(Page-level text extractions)
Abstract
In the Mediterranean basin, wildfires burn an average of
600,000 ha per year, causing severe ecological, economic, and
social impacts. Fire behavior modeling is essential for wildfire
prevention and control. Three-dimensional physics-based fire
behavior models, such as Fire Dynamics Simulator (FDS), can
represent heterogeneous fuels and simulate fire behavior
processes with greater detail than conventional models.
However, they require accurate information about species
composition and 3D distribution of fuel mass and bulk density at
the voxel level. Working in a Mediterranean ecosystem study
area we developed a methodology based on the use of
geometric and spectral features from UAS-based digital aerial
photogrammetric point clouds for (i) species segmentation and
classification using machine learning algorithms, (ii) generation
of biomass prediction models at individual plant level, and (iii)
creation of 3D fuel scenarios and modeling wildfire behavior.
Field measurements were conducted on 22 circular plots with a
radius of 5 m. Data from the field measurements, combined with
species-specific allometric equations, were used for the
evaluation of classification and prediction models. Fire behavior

Exercise directions =>
The response must hold only the lines above from the line with "geometric and spectral" through the line with "radius of 5", each copied exactly, both ends kept.

Result of this exercise =>
geometric and spectral features from UAS-based digital aerial
photogrammetric point clouds for (i) species segmentation and
classification using machine learning algorithms, (ii) generation
of biomass prediction models at individual plant level, and (iii)
creation of 3D fuel scenarios and modeling wildfire behavior.
Field measurements were conducted on 22 circular plots with a
radius of 5 m. Data from the field measurements, combined with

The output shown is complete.